Khyanjeet Gogoi, who has worked extensively on orchids in the Eastern Himalayas, said that Arunachal Pradesh is an orchid hotspot. Nearly half (612 out of 1256) of India’s orchid species can be found here. “And it’s possible that there are many more,” he said. In fact, Sessa itself has at least five endemic species of orchids — Biermannia jainiana, Gastordia arunchalansis, Epipogium sessanum, among others.

Last year, the government of Arunachal Pradesh signed a Memorandum of Understanding with the International Union for Conservation of Nature (IUCN) India to create a Red Listing of orchids at the state level, a global process to assess the risk faced by different species.

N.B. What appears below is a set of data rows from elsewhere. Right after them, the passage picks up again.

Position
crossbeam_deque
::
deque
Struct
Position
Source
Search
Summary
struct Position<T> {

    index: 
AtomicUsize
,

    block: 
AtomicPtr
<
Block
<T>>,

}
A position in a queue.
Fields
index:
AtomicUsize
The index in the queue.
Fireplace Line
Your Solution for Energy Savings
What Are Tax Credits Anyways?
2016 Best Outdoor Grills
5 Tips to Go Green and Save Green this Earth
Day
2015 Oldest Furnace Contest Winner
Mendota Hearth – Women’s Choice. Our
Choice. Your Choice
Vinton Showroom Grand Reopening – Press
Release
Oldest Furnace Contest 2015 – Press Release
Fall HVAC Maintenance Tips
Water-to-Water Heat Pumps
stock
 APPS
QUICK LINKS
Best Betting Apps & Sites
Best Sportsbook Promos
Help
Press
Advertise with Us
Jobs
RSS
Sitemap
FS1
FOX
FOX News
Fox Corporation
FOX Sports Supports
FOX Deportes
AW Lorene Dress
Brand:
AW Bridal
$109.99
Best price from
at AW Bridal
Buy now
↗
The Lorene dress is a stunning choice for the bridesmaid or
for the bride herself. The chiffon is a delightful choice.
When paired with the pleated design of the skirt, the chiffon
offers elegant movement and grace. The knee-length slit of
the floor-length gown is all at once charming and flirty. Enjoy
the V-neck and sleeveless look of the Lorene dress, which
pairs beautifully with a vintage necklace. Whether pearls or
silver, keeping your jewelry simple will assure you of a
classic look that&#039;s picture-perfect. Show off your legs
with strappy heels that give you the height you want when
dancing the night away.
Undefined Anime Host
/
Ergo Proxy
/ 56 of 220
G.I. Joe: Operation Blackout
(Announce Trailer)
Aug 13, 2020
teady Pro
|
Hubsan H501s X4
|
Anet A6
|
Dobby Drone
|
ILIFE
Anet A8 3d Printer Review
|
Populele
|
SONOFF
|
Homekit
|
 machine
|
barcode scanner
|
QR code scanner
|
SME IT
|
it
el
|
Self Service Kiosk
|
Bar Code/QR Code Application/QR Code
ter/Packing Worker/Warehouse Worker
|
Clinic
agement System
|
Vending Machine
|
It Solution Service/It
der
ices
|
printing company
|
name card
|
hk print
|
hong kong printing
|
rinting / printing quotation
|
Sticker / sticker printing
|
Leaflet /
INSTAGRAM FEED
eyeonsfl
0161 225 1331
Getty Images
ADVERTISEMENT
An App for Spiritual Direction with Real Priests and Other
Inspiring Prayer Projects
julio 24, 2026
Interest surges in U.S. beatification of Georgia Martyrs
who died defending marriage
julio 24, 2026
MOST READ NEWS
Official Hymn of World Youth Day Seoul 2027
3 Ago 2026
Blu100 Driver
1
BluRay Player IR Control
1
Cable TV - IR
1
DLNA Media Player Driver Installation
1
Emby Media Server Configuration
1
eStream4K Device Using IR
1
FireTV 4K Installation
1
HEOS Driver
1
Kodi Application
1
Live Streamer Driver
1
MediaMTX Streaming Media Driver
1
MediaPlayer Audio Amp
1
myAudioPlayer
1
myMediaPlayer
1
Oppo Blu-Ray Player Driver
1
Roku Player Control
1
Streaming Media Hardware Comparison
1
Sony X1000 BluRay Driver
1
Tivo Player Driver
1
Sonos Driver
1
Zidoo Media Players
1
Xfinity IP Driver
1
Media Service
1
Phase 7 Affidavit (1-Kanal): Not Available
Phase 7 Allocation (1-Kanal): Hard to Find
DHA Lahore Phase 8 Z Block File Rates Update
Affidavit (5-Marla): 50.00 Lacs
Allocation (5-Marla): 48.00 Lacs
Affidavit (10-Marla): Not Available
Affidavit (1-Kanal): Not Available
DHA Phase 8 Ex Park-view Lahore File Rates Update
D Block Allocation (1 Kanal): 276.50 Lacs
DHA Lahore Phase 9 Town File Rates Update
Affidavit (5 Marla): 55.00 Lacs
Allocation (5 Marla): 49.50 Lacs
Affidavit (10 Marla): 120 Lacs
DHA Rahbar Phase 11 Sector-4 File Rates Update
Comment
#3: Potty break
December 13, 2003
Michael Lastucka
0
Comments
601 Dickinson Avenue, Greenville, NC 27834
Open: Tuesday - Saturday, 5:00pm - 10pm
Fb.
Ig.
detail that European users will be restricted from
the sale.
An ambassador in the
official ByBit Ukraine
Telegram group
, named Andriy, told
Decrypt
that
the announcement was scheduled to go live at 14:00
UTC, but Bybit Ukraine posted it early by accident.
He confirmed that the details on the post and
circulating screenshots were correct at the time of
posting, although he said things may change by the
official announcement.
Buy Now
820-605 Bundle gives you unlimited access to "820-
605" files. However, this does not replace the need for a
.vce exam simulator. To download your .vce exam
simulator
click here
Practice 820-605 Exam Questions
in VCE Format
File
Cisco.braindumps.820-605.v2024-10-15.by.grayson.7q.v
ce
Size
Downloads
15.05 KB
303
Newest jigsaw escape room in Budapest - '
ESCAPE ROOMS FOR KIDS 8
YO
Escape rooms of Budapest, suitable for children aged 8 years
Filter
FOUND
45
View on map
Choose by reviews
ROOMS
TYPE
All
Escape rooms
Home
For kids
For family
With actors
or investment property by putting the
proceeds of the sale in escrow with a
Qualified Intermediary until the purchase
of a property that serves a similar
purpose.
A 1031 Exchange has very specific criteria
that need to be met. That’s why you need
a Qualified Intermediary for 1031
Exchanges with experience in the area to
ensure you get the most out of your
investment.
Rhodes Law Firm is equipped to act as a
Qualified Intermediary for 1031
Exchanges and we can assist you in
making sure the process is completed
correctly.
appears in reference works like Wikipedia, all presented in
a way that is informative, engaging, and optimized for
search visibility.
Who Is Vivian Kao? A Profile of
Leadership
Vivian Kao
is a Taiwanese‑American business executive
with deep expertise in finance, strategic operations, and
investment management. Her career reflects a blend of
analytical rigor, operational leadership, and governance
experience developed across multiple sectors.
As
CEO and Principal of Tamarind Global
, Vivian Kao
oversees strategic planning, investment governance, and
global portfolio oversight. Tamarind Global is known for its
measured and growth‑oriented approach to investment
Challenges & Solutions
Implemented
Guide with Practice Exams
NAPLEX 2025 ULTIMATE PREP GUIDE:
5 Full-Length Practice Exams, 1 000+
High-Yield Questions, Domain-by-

Gogoi said while orchids bloom abundantly in the Northeastern states, they are increasingly at the risk of disappearing too —deforestation, soil erosion, overgrazing, as well as a thriving illegal trade.

“Orchid growth depends on its own micro-climate. This basically means a specific kind of orchid grows in a climate unique to itself — a local set of conditions that differ from those in the surrounding areas,” he said,” “While many ornamental growers do that, you can’t simply pluck an orchid and make it grow elsewhere.”

This is why a place like Sessa — which enjoys protection and status of a wildlife sanctuary — is so crucial. Unlike other orchid parks which are home to hybrid lab-produced orchids, the sanctuary is home to orchids which grow naturally. Almost 236 species of the over 1200 orchids found in the country are present here.

Kumar said that the entire sanctuary is not open to the visitors. “Only a certain section, with the 1-km trail,” he said, “All the orchid species are now properly identified so anyone can come and see.”

He added that the makeover was managed in record time because of the local cooperation. “Everyone was hands-on, and actively participated in building the bridge,” he said, “Locals, who have strong knowledge about the area, now have the option of working as guides, photographers.”

Tsering added that he, too helped, make the bridge. “Now whenever anyone comes, I will personally try to show them around,” he said, “This will prove to be a boost for the livelihood of sanctuary dwellers.”